→ Study material
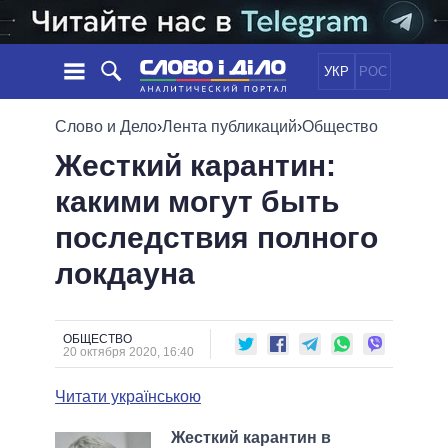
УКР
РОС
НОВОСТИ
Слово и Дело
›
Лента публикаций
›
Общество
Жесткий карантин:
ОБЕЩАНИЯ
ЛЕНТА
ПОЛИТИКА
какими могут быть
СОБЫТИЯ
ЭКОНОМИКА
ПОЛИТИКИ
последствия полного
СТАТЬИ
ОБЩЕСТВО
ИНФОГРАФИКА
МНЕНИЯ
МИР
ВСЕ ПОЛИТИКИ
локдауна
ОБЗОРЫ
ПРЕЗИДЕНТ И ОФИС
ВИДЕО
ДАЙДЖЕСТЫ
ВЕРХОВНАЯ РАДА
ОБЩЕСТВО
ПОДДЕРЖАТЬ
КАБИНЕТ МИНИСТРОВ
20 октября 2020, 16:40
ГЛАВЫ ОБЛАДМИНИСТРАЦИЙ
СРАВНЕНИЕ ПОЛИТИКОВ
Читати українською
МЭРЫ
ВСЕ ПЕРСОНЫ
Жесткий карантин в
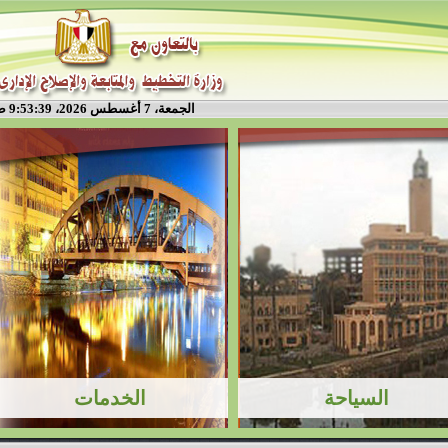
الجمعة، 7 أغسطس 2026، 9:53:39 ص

→ Problem details
Scan the entries above for the string "Жесткий", and copy every line where it turns up.

→ Solution for this exercise
Жесткий карантин:
Жесткий карантин в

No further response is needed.